# Exporting data from BigQuery to Google Cloud Storage

In this notebook, we export BigQuery data to GCS so that we can reuse our Keras model that was developed on CSV data.

https://github.com/GoogleCloudPlatform/training-data-analyst/blob/master/courses/machine_learning/deepdive2/art_and_science_of_ml/solutions/export_data_from_bq_to_gcs.ipynb

# Run the chown command to change the ownership of the repository
!sudo chown -R jupyter:jupyter /home/jupyter/training-data-analyst

# Install the Google Cloud BigQuery library
%pip install google-cloud-bigquery==1.25.0

Please ignore any incompatibility warnings and errors.
**Restart** the kernel to use updated packages. (On the Notebook menu, select Kernel > Restart Kernel > Restart).


In [7]:
# The OS module in python provides functions for interacting with the operating system.
import os

from google.cloud import bigquery

Change the following cell as necessary:

In [8]:
!gsutil mb -l europe-west1 gs://vertex_e2e_taxi_data

Creating gs://vertex_e2e_taxi_data/...
ServiceException: 409 A Cloud Storage bucket named 'vertex_e2e_taxi_data' already exists. Try another name.

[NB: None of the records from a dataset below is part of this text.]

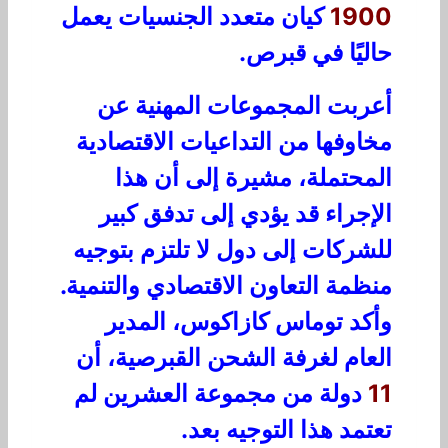
1900
كيان متعدد الجنسيات يعمل
حاليًا في قبرص.
أعربت المجموعات المهنية عن
مخاوفها من التداعيات الاقتصادية
المحتملة، مشيرة إلى أن هذا
الإجراء قد يؤدي إلى تدفق كبير
للشركات إلى دول لا تلتزم بتوجيه
منظمة التعاون الاقتصادي والتنمية.
وأكد توماس كازاكوس، المدير
العام لغرفة الشحن القبرصية، أن
11
دولة من مجموعة العشرين لم
تعتمد هذا التوجيه بعد.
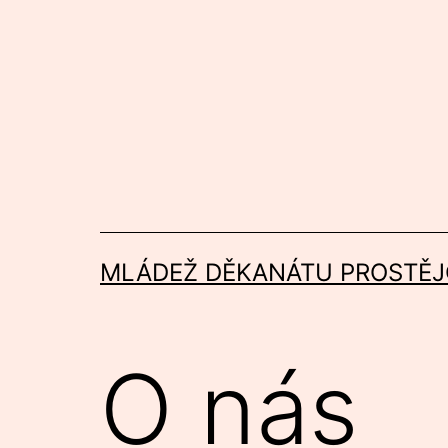
Přejít
k
obsahu
MLÁDEŽ DĚKANÁTU PROSTĚJ
O nás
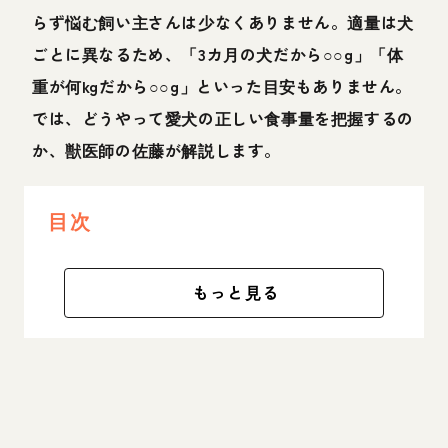
らず悩む飼い主さんは少なくありません。適量は犬
ごとに異なるため、「3カ月の犬だから○○g」「体
重が何kgだから○○g」といった目安もありません。
では、どうやって愛犬の正しい食事量を把握するの
か、獣医師の佐藤が解説します。
目次
もっと見る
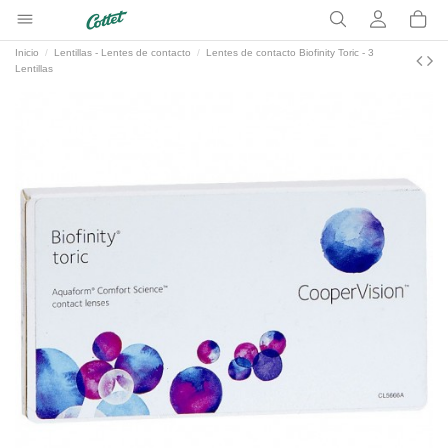
Inicio
Lentillas - Lentes de contacto
Lentes de contacto Biofinity Toric - 3
Lentillas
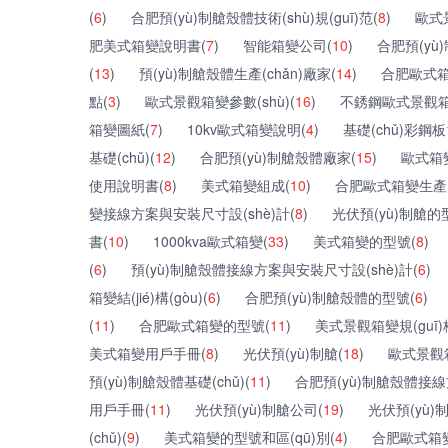
(
6
)
合肥預(yù)制艙殼體技術(shù)規(guī)范(
8
)
歐式景
肥美式箱變說明書(
7
)
智能箱變公司(
10
)
合肥預(yù)
(
13
)
預(yù)制艙殼體生產(chǎn)廠家(
14
)
合肥歐式箱
點(
3
)
歐式景觀箱變參數(shù)(
16
)
不銹鋼歐式景觀箱
箱變圖紙(
7
)
10kv歐式箱變說明(
4
)
基礎(chǔ)彩鋼板
基礎(chǔ)(
12
)
合肥預(yù)制艙殼體廠家(
15
)
歐式箱
使用說明書(
8
)
美式箱變組成(
10
)
合肥歐式箱變生產(c
變接線方案與安裝尺寸設(shè)計(
8
)
光伏預(yù)制艙的型
書(
10
)
1000kva歐式箱變(
33
)
美式箱變的型號(
8
)
(
6
)
預(yù)制艙殼體接線方案與安裝尺寸設(shè)計(
6
)
箱變結(jié)構(gòu)(
6
)
合肥預(yù)制艙殼體的型號(
6
)
(
11
)
合肥歐式箱變的型號(
11
)
美式景觀箱變規(guī)
美式箱變用戶手冊(
8
)
光伏預(yù)制艙(
18
)
歐式景觀
預(yù)制艙殼體基礎(chǔ)(
11
)
合肥預(yù)制艙殼體接線
用戶手冊(
11
)
光伏預(yù)制艙公司(
19
)
光伏預(yù)
(chǔ)(
9
)
美式箱變的型號和區(qū)別(
4
)
合肥歐式箱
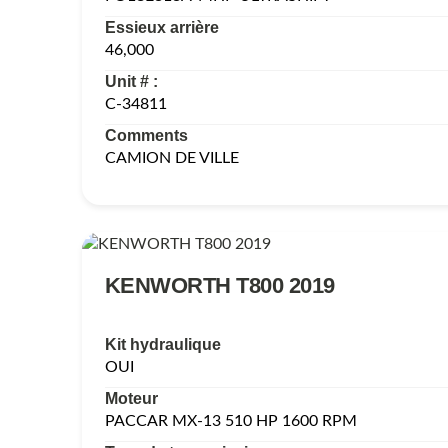
Essieux arrière
46,000
Unit # :
C-34811
Comments
CAMION DE VILLE
KENWORTH T800 2019
Kit hydraulique
OUI
Moteur
PACCAR MX-13 510 HP 1600 RPM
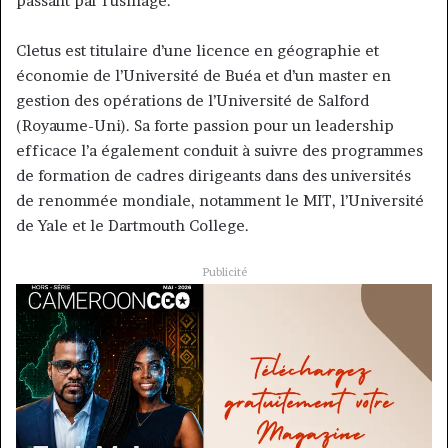
passant par l’usinage.
Cletus est titulaire d’une licence en géographie et
économie de l’Université de Buéa et d’un master en
gestion des opérations de l’Université de Salford
(Royaume-Uni). Sa forte passion pour un leadership
efficace l’a également conduit à suivre des programmes
de formation de cadres dirigeants dans des universités
de renommée mondiale, notamment le MIT, l’Université
de Yale et le Dartmouth College.
Publicité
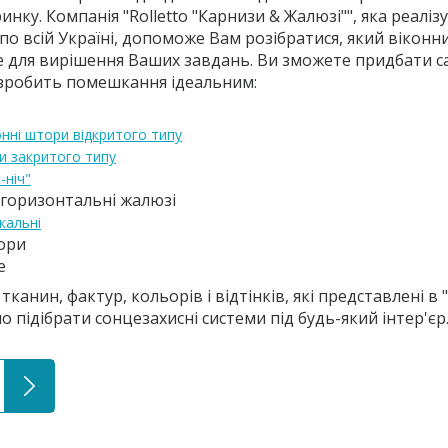
инку. Компанія "Rolletto "Карнизи & Жалюзі"", яка реаліз
 по всій Україні, допоможе Вам розібратися, який віконн
е для вирішення Ваших завдань. Ви зможете придбати с
 зробить помешкання ідеальним:
онні штори відкритого типу
и закритого типу
-ніч"
 горизонтальні жалюзі
кальні
ори
е
тканин, фактур, кольорів і відтінків, які представлені в "
о підібрати сонцезахисні системи під будь-який інтер'єр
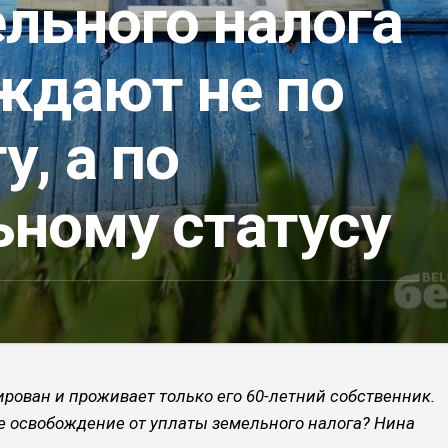
льного налога
ждают не по
у, а по
ьному статусу
ирован и проживает только его 60-летний собственник.
е освобождение от уплаты земельного налога? Нина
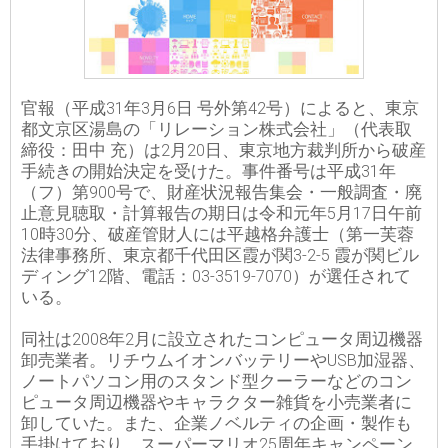
官報（平成31年3月6日 号外第42号）によると、東京
都文京区湯島の「リレーション株式会社」（代表取
締役：田中 充）は2月20日、東京地方裁判所から破産
手続きの開始決定を受けた。事件番号は平成31年
（フ）第900号で、財産状況報告集会・一般調査・廃
止意見聴取・計算報告の期日は令和元年5月17日午前
10時30分、破産管財人には平越格弁護士（第一芙蓉
法律事務所、東京都千代田区霞が関3-2-5 霞が関ビル
ディング12階、電話：03-3519-7070）が選任されて
いる。
同社は2008年2月に設立されたコンピュータ周辺機器
卸売業者。リチウムイオンバッテリーやUSB加湿器、
ノートパソコン用のスタンド型クーラーなどのコン
ピュータ周辺機器やキャラクター雑貨を小売業者に
卸していた。また、企業ノベルティの企画・製作も
手掛けており、スーパーマリオ25周年キャンペーン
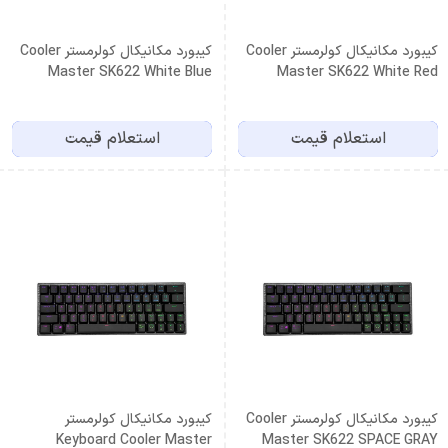
کیبورد مکانیکال کولرمستر Cooler
کیبورد مکانیکال کولرمستر Cooler
Master SK622 White Blue
Master SK622 White Red
Switch
Switch
استعلام قیمت
استعلام قیمت
کیبورد مکانیکال کولرمستر Cooler
کیبورد مکانیکال کولرمستر
Keyboard Cooler Master
Master SK622 SPACE GRAY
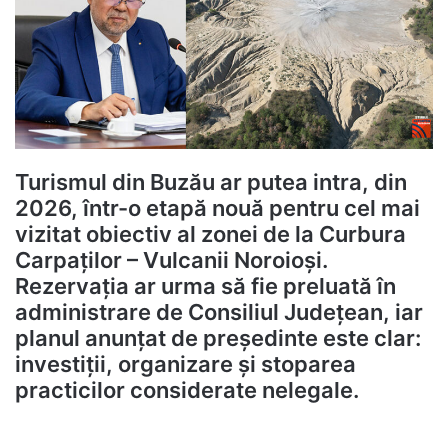
Turismul din Buzău ar putea intra, din
2026, într-o etapă nouă pentru cel mai
vizitat obiectiv al zonei de la Curbura
Carpaților –
Vulcanii Noroioși
.
Rezervația ar urma să fie preluată în
administrare de Consiliul Județean, iar
planul anunțat de președinte este clar:
investiții, organizare și stoparea
practicilor considerate nelegale.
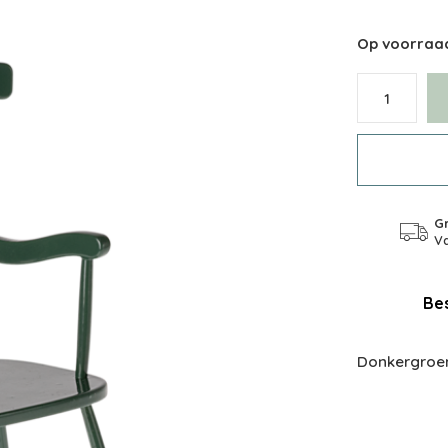
Op voorraa
Gr
Va
Bes
Donkergroen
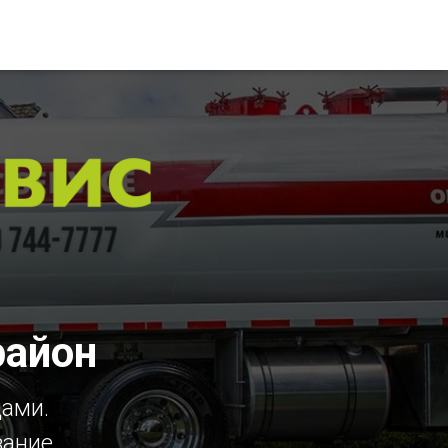
район
цами.
вание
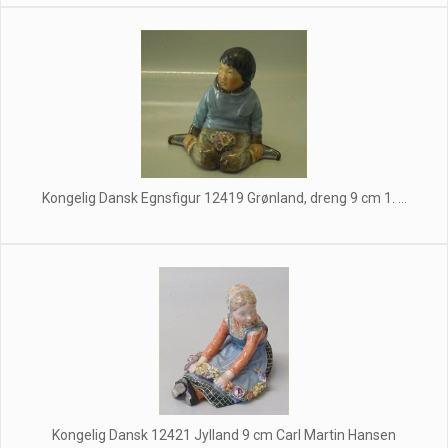
Kongelig Dansk Egnsfigur 12419 Grønland, dreng 9 cm 1. ...
Kongelig Dansk 12421 Jylland 9 cm Carl Martin Hansen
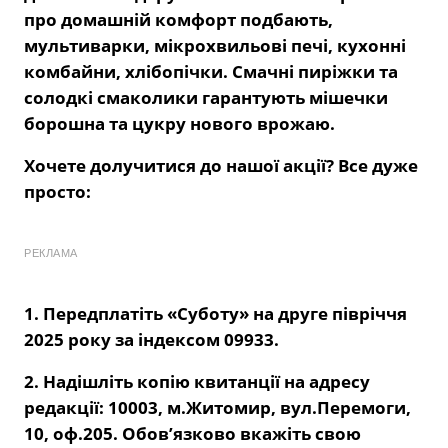
про домашній комфорт подбають,
мультиварки, мікрохвильові печі, кухонні
комбайни, хлібопічки. Смачні пиріжки та
солодкі смаколики гарантують мішечки
борошна та цукру нового врожаю.
Хочете долучитися до нашої акції? Все дуже
просто:
РЕКЛАМА
1. Передплатіть «Суботу» на друге півріччя
2025 року за індексом 09933.
2. Надішліть копію квитанції на адресу
редакції: 10003, м.Житомир, вул.Перемоги,
10, оф.205. Обов’язково вкажіть свою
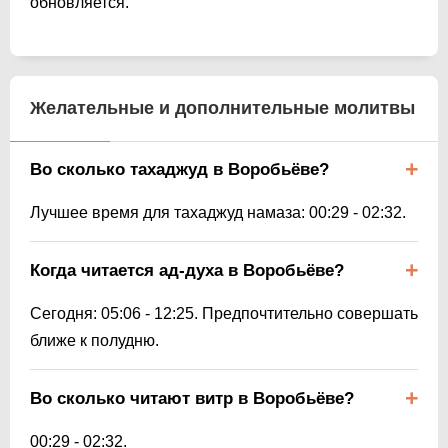
обновляется.
Желательные и дополнительные молитвы
Во сколько тахаджуд в Воробьёве?
Лучшее время для тахаджуд намаза:
00:29
-
02:32
.
Когда читается ад-духа в Воробьёве?
Сегодня:
05:06
-
12:25
. Предпочтительно совершать
ближе к полудню.
Во сколько читают витр в Воробьёве?
00:29
-
02:32
.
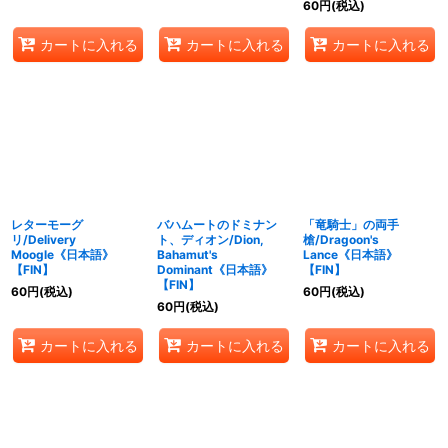
60
円
(税込)
カートに入れる
カートに入れる
カートに入れる
レターモーグ
バハムートのドミナン
「竜騎士」の両手
リ/Delivery
ト、ディオン/Dion,
槍/Dragoon's
Moogle《日本語》
Bahamut's
Lance《日本語》
【FIN】
Dominant《日本語》
【FIN】
【FIN】
60
円
(税込)
60
円
(税込)
60
円
(税込)
カートに入れる
カートに入れる
カートに入れる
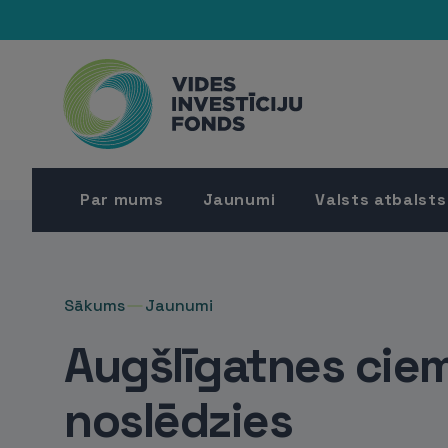
Par mums
Jaunumi
Valsts atbalsts
Sākums
Jaunumi
Augšlīgatnes cie
noslēdzies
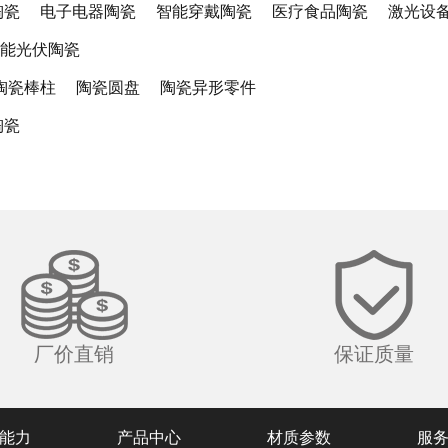
陶瓷
电子电器陶瓷
智能穿戴陶瓷
医疗食品陶瓷
激光设
能光伏陶瓷
陶瓷棒柱
陶瓷圆盘
陶瓷异形零件
陶瓷
厂价直销
保证质量
能力
产品中心
材质参数
服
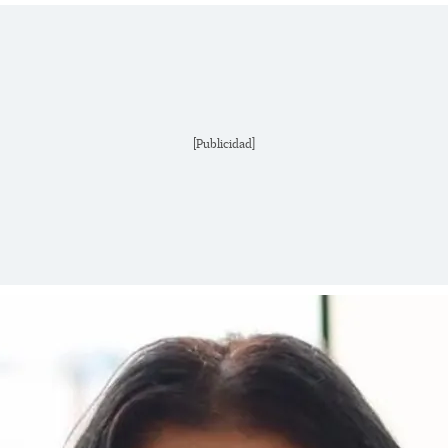
[Publicidad]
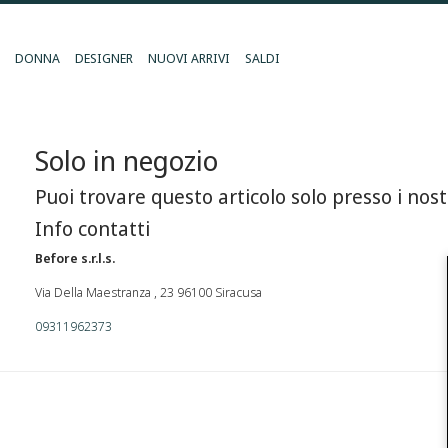
DONNA
DESIGNER
NUOVI ARRIVI
SALDI
Solo in negozio
Puoi trovare questo articolo solo presso i nost
Info contatti
Before s.r.l.s.
Via Della Maestranza , 23 96100 Siracusa
09311962373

Bucket names must be globally unique across all Google Cloud projects, including those outside of your organization.


In [9]:
bucket = 'vertex_e2e_taxi_data'

In [10]:
# Change with your own bucket and project below:
BUCKET =  bucket
PROJECT = "vf-grp-commercial-tst-explore"

OUTDIR = "gs://{bucket}/taxifare/data".format(bucket=BUCKET)

os.environ['BUCKET'] = BUCKET
os.environ['OUTDIR'] = OUTDIR
os.environ['PROJECT'] = PROJECT

## Create BigQuery tables

If you haven not already created a BigQuery dataset for our data, run the following cell:

In [6]:
# Initialize a BigQuery client.
bq = bigquery.Client(project = PROJECT)
dataset = bigquery.Dataset(bq.dataset("taxifare"))

# Create a new dataset with the `create_dataset()` method.
try:
    bq.create_dataset(dataset)
    print("Dataset created")
except:
    print("Dataset already exists")

Dataset created


Let's create a table with 1 million examples.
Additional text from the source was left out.